Im Warentransport gibt es vom einfachen Lastenrad über kleine Lieferwagen bis hin zu den dicken Brummis den Trend zum Elektroantrieb. So verfügt die Deutsche Post über ein eigens entwickeltes Elektrozustellfahrzeug. Der Schwerlastverkehr tendiert hingegen klar zur Wasserstofftechnologie, Batterien wären hier schlichtweg zu schwer und die Ladezeiten zu lange. In der Schweiz gibt es derzeit dazu ein Pilotprojekt zwischen den Firmen Hyundai und HS-Energy. Der nötige Wasserstoff stammt aus dem Flusskraftwerk Gösgen an der Aare. Auch Flugzeuge sind viel effizienter als früher und erreichen deutlich bessere Verbrauchswerte pro Person und Kilometer. Firmen wie Airbus überlegen zudem, ob sie Flugzeuge künftig aufgrund des geringen Gewichts mit Wasserstoff betreiben könnten. Und selbst die als umweltschonend geltende Bahn testet den Einsatz von Wasserstoff. So baut bspw. die Schweizer Firma Stadler Rail einen mit Wasserstoff und Brennstoffzellen betriebenen Zug für die USA und für die Zillertalbahn in Österreich.
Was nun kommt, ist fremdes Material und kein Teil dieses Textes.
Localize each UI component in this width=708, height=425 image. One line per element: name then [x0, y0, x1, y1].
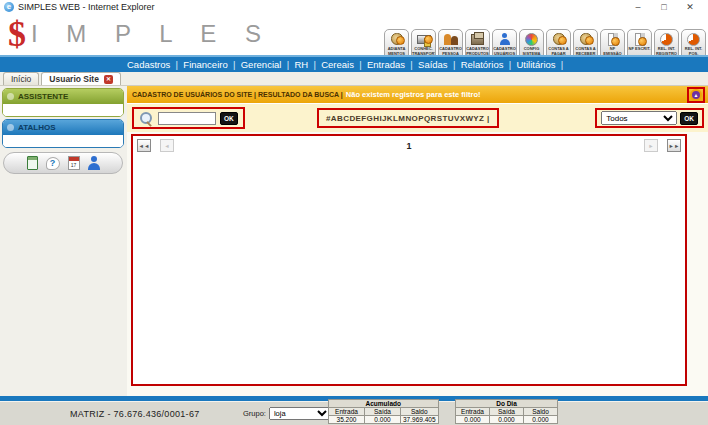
truck-icon: [417, 35, 431, 44]
menu-item-gerencial[interactable]: Gerencial: [241, 59, 295, 70]
sidebar-icon-tray: 17: [3, 152, 123, 174]
window-title: SIMPLES WEB - Internet Explorer: [18, 2, 155, 12]
atalhos-panel: ATALHOS: [2, 119, 124, 148]
document-arrow-icon: [635, 33, 645, 46]
calculator-icon[interactable]: [27, 156, 38, 170]
acumulado-entrada-value: 35.200: [329, 416, 365, 424]
next-page-button[interactable]: ►: [644, 139, 658, 152]
tab-inicio[interactable]: Início: [3, 72, 39, 85]
internet-explorer-icon: e: [4, 2, 14, 12]
moneybag-plus-icon: [580, 33, 592, 45]
palette-icon: [525, 33, 538, 46]
search-input[interactable]: [158, 112, 216, 125]
moneybag-clock-icon: [391, 33, 403, 45]
grupo-select[interactable]: loja: [269, 407, 331, 420]
dodia-header-saida: Saída: [490, 408, 524, 416]
dodia-title: Do Dia: [456, 400, 558, 408]
main-menu-bar: Cadastros Financeiro Gerencial RH Cereai…: [0, 55, 708, 72]
atalhos-body: [3, 135, 123, 147]
brand-name: I M P L E S: [31, 20, 272, 48]
menu-item-saidas[interactable]: Saídas: [418, 59, 461, 70]
window-controls: – □ ✕: [632, 2, 704, 12]
search-icon[interactable]: [139, 111, 154, 126]
help-icon[interactable]: [46, 157, 60, 170]
user-icon[interactable]: [88, 156, 100, 170]
assistente-body: [3, 104, 123, 116]
bullet-icon: [7, 93, 14, 100]
dodia-header-saldo: Saldo: [524, 408, 558, 416]
menu-item-cadastros[interactable]: Cadastros: [127, 59, 183, 70]
assistente-panel: ASSISTENTE: [2, 88, 124, 117]
moneybag-plus-icon: [553, 33, 565, 45]
assistente-header[interactable]: ASSISTENTE: [3, 89, 123, 104]
filter-group: Todos OK: [595, 108, 704, 128]
menu-item-entradas[interactable]: Entradas: [367, 59, 418, 70]
pie-chart-icon: [660, 33, 673, 46]
acumulado-header-saida: Saída: [365, 408, 401, 416]
pie-chart-icon: [687, 33, 700, 46]
grupo-label: Grupo:: [243, 409, 266, 418]
dodia-header-entrada: Entrada: [456, 408, 490, 416]
results-area: ◄◄ ◄ 1 ► ►►: [131, 134, 687, 386]
alphabet-filter[interactable]: #ABCDEFGHIJKLMNOPQRSTUVXWYZ |: [317, 108, 499, 128]
acumulado-table: Acumulado Entrada Saída Saldo 35.200 0.0…: [328, 399, 439, 424]
menu-item-financeiro[interactable]: Financeiro: [183, 59, 240, 70]
calendar-icon[interactable]: 17: [68, 156, 80, 170]
products-icon: [471, 34, 484, 45]
filter-ok-button[interactable]: OK: [680, 112, 698, 125]
user-icon: [499, 33, 511, 45]
menu-item-cereais[interactable]: Cereais: [321, 59, 367, 70]
tab-bar: Início Usuario Site ✕: [0, 72, 708, 86]
section-title: CADASTRO DE USUÁRIOS DO SITE | RESULTADO…: [132, 91, 343, 98]
people-icon: [444, 33, 458, 45]
dollar-logo-glyph: $: [8, 16, 26, 52]
menu-item-utilitarios[interactable]: Utilitários: [516, 59, 568, 70]
status-bar: MATRIZ - 76.676.436/0001-67 Grupo: loja …: [0, 401, 708, 425]
no-records-message: Não existem registros para este filtro!: [346, 90, 481, 99]
bullet-icon: [7, 124, 14, 131]
maximize-button[interactable]: □: [658, 2, 670, 12]
document-plus-icon: [608, 33, 618, 46]
simples-logo: $ I M P L E S: [8, 16, 272, 52]
search-group: OK: [132, 107, 245, 129]
search-ok-button[interactable]: OK: [220, 112, 238, 125]
main-content: CADASTRO DE USUÁRIOS DO SITE | RESULTADO…: [127, 86, 708, 396]
filter-select[interactable]: Todos: [601, 111, 677, 125]
dodia-table: Do Dia Entrada Saída Saldo 0.000 0.000 0…: [455, 399, 558, 424]
acumulado-saldo-value: 37.969.405: [401, 416, 439, 424]
grupo-control: Grupo: loja: [243, 407, 331, 420]
dodia-entrada-value: 0.000: [456, 416, 490, 424]
left-sidebar: ASSISTENTE ATALHOS 17: [0, 86, 127, 396]
menu-item-rh[interactable]: RH: [294, 59, 321, 70]
title-bar: e SIMPLES WEB - Internet Explorer – □ ✕: [0, 0, 708, 14]
acumulado-header-entrada: Entrada: [329, 408, 365, 416]
dodia-saida-value: 0.000: [490, 416, 524, 424]
menu-item-relatorios[interactable]: Relatórios: [461, 59, 517, 70]
pagination-bar: ◄◄ ◄ 1 ► ►►: [137, 139, 681, 153]
acumulado-saida-value: 0.000: [365, 416, 401, 424]
section-header-bar: CADASTRO DE USUÁRIOS DO SITE | RESULTADO…: [127, 86, 708, 104]
filter-band: OK #ABCDEFGHIJKLMNOPQRSTUVXWYZ | Todos O…: [127, 104, 708, 132]
atalhos-header[interactable]: ATALHOS: [3, 120, 123, 135]
acumulado-header-saldo: Saldo: [401, 408, 439, 416]
dodia-saldo-value: 0.000: [524, 416, 558, 424]
tab-close-icon[interactable]: ✕: [104, 75, 113, 84]
company-identifier: MATRIZ - 76.676.436/0001-67: [70, 409, 200, 419]
minimize-button[interactable]: –: [632, 2, 644, 12]
acumulado-title: Acumulado: [329, 400, 439, 408]
last-page-button[interactable]: ►►: [667, 139, 681, 152]
close-button[interactable]: ✕: [684, 2, 696, 12]
app-header: $ I M P L E S ADIANTA MENTOS CONHEC. TRA…: [0, 14, 708, 55]
tab-usuario-site[interactable]: Usuario Site ✕: [41, 72, 121, 85]
add-record-button[interactable]: ▲: [690, 89, 702, 101]
add-record-annotation-box: ▲: [687, 87, 705, 103]
page-number: 1: [137, 141, 681, 151]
Alternative Mobilitätskonzepte

Auch unser Individualverkehr steigt stetig an, weil viele inzwischen oft alleine oder zu zweit in Städten wohnen, zur Arbeit und zu Freizeitaktivitäten pendeln, gerne verreisen und wir uns viele Dinge nach Hause liefern lassen. Die öffentliche Hand versucht deshalb seit geraumer Zeit, durch Verkehrsplanung, durch Förderungen und Regulierungen den wachsenden Verkehrsstrom so zu leiten, dass das Zusammenleben gesichert und Umweltziele erreicht werden.
 
Dabei möchte die praktische Verkehrsplanung Verkehr möglichst gar nicht erst entstehen lassen. Politische Verkehrsplanung hingegen fördert gezielt positive Verkehrselemente, macht Umweltsündern das Leben schwer und verteuert unerwünschte Produkte. Verkehrsplaner setzen auf Radverkehr von Personen und Warentransporten, öffentlichen Verkehr und die Möglichkeit, über «Park und Ride» und Parkleitsysteme den Verkehr aus den Städten fernzuhalten. Auch Initiativen wie Carsharing werden gefördert. Angebote wie Mobility und CatchACar erfreuen sich zunehmender Beliebtheit. Sportliche Zeitgenossen wechseln zudem direkt vom Auto aufs Fahrrad, zumal viele Arbeitswege weniger als 10 km betragen, oder gehen gleich zu Fuss. Wieder andere steigen auf den öffentlichen Nahverkehr um, wenn er wie in der Schweiz gut ausgebaut ist. Die Politik greift also zu Zuckerbrot und Peitsche. Sie versucht, CO₂-neutralen Verkehr zu subventionieren und unliebsame Verkehrsmittel mittels einer CO₂-Steuer zu belasten.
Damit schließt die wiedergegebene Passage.